When dealing with integrals that involve trigonometric functions, such as in the integral \( \int \frac{d x}{\cos x + \sqrt{3} \sin x} \), leveraging trigonometric identities is vital. These identities can help simplify complex expressions and make integration more manageable.

In this exercise, we notice that the denominator \( \cos x + \sqrt{3} \sin x \) can be represented in a more convenient form using the identity \( R \cos(x - \alpha) \), where \( R \) and \( \alpha \) are constants that depend on the values of the coefficients of \( \cos x \) and \( \sin x \).

This is done by recognizing that any expression \( a \cos x + b \sin x \) can be rewritten as \( R \cos(x - \alpha) \), with \( R = \sqrt{a^2 + b^2} \). In our case, \( a = 1 \) and \( b = \sqrt{3} \), giving \( R = 2 \).

Additionally, \( \tan \alpha = \frac{b}{a} \) helps in finding the angle \( \alpha \). Here, \( \tan \alpha = \sqrt{3} \), so \( \alpha = \frac{\pi}{3} \).

Using these identities simplifies the original integral and sets the stage for applying further integration techniques.

To evaluate integrals involving trigonometric functions, it's important to understand certain integration techniques. For this integral, \( \int \frac{d x}{2 \cos(x - \frac{\pi}{3})} \), the substitution method, and trigonometric transformations are key.

After employing trigonometric identities to simplify the expression, the integral turns into \( \frac{1}{2} \int \sec(x - \frac{\pi}{3}) \, d x \).

This expression can be tackled using a known integration formula: \( \int \sec u \, du = \ln | \tan(\frac{u}{2} + \frac{\pi}{4}) | + C \).

Here, substituting \( u = x - \frac{\pi}{3} \), we can directly apply the formula.

It's vital to be familiar with these standard integrals since they provide a toolkit to solve more complex problems.
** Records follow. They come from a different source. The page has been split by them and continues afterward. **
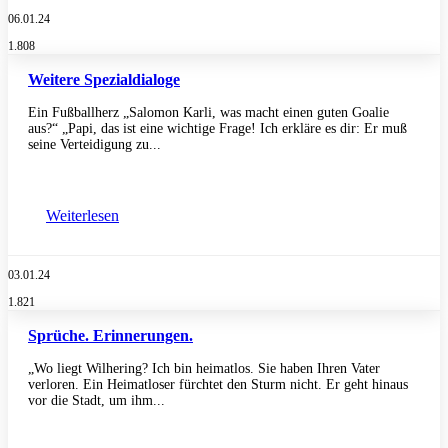
06.01.24
1.808
Weitere Spezialdialoge
Ein Fußballherz „Salomon Karli, was macht einen guten Goalie
aus?“ „Papi, das ist eine wichtige Frage! Ich erkläre es dir: Er muß
seine Verteidigung zu...
Weiterlesen
03.01.24
1.821
Sprüche. Erinnerungen.
„Wo liegt Wilhering? Ich bin heimatlos. Sie haben Ihren Vater
verloren. Ein Heimatloser fürchtet den Sturm nicht. Er geht hinaus
vor die Stadt, um ihm...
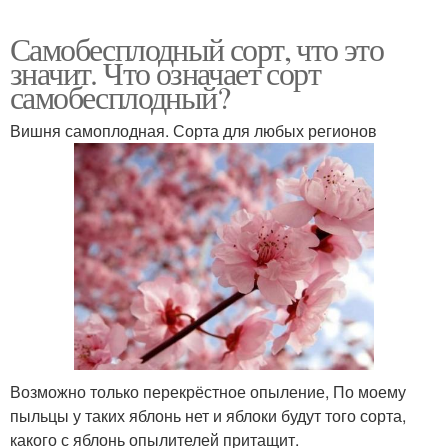
Самобесплодный сорт, что это
значит. Что означает сорт
самобесплодный?
Вишня самоплодная. Сорта для любых регионов
​Возможно только перекрёстное опыление, По моему
пыльцы у таких яблонь нет и яблоки будут того сорта,
какого с яблонь опылителей притащит.​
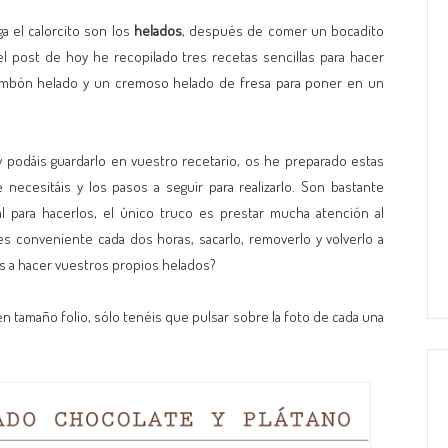
a el calorcito son los
helados
, después de comer un bocadito
l post de hoy he recopilado tres recetas sencillas para hacer
ombón helado y un cremoso helado de fresa para poner en un
 podáis guardarlo en vuestro recetario, os he preparado estas
necesitáis y los pasos a seguir para realizarlo. Son bastante
l para hacerlos, el único truco es prestar mucha atención al
 es conveniente cada dos horas, sacarlo, removerlo y volverlo a
s a hacer vuestros propios helados?
en tamaño folio, sólo tenéis que pulsar sobre la foto de cada una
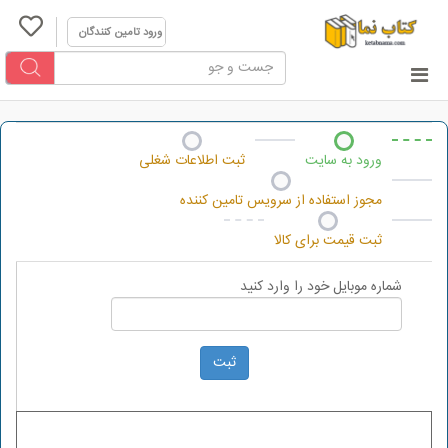
ورود تامین کنندگان
ورود به سایت
ثبت اطلاعات شغلی
مجوز استفاده از سرویس تامین کننده
ثبت قیمت برای کالا
شماره موبایل خود را وارد کنید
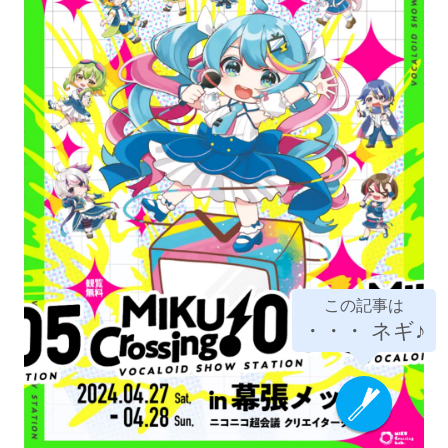
この記事は
・・・
ネギ♪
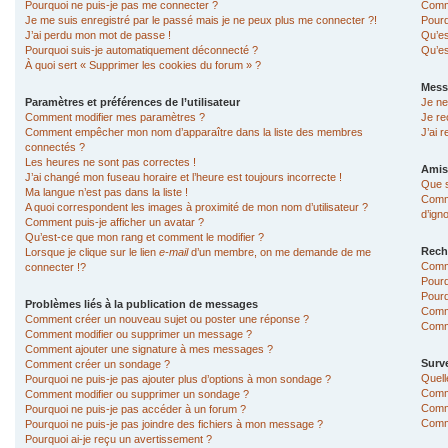
Pourquoi ne puis-je pas me connecter ?
Comme
Je me suis enregistré par le passé mais je ne peux plus me connecter ?!
Pourq
J’ai perdu mon mot de passe !
Qu’es
Pourquoi suis-je automatiquement déconnecté ?
Qu’es
À quoi sert « Supprimer les cookies du forum » ?
Mess
Paramètres et préférences de l’utilisateur
Je ne
Comment modifier mes paramètres ?
Je re
Comment empêcher mon nom d’apparaître dans la liste des membres
J’ai 
connectés ?
Les heures ne sont pas correctes !
Amis
J’ai changé mon fuseau horaire et l’heure est toujours incorrecte !
Que s
Ma langue n’est pas dans la liste !
Comme
A quoi correspondent les images à proximité de mon nom d’utilisateur ?
d’ign
Comment puis-je afficher un avatar ?
Qu’est-ce que mon rang et comment le modifier ?
Rech
Lorsque je clique sur le lien
e-mail
d’un membre, on me demande de me
Comm
connecter !?
Pourq
Pourq
Problèmes liés à la publication de messages
Comm
Comment créer un nouveau sujet ou poster une réponse ?
Comme
Comment modifier ou supprimer un message ?
Comment ajouter une signature à mes messages ?
Surve
Comment créer un sondage ?
Quell
Pourquoi ne puis-je pas ajouter plus d’options à mon sondage ?
Comme
Comment modifier ou supprimer un sondage ?
Comme
Pourquoi ne puis-je pas accéder à un forum ?
Comme
Pourquoi ne puis-je pas joindre des fichiers à mon message ?
Pourquoi ai-je reçu un avertissement ?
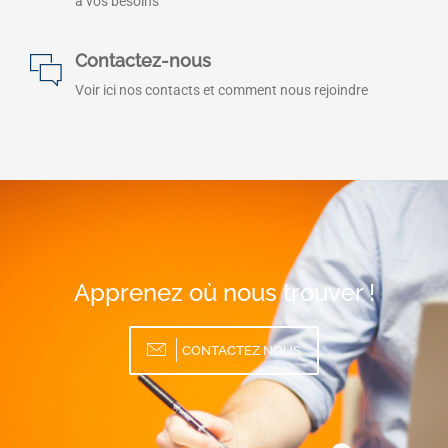
à vos besoins
Contactez-nous
Voir ici nos contacts et comment nous rejoindre
Apprenez où nous trouver !
CONTACTEZ NOUS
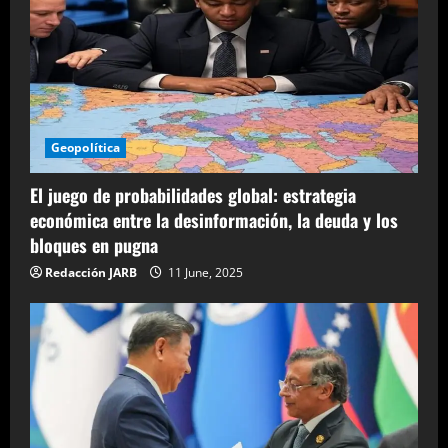
Geopolítica
El juego de probabilidades global: estrategia
económica entre la desinformación, la deuda y los
bloques en pugna
Redacción JARB
11 June, 2025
Knowing how and when to apply these techniques can greatly simplify the task at hand, making it approachable and understandable.

The integral presented is an indefinite integral, not bounded by specific limits, thus represented with a constant \( C \). However, it's beneficial to briefly understand definite integrals, as they are a logical next step.

Definite integrals calculate the area under a curve within certain bounds, symbolized by putting upper and lower limits. If our expression was bounded in a definite format, the calculation would give a numeric result, unlike the indefinite case, which provides a family of functions.

In practical terms:

• Definite integrals use the same integration techniques but include evaluating the antiderivative at specific points to find the total change or net area under a curve.
• Evaluating definite integrals often involves an "Integration by Parts" or "Substitution" method.
• The result is precise, with no constant of integration \( C \), as it's encapsulated within the bounds.

Understanding both indefinite and definite integrals empowers students to tackle a wide range of problems in calculus, aiding in finding various physical and geometric quantities.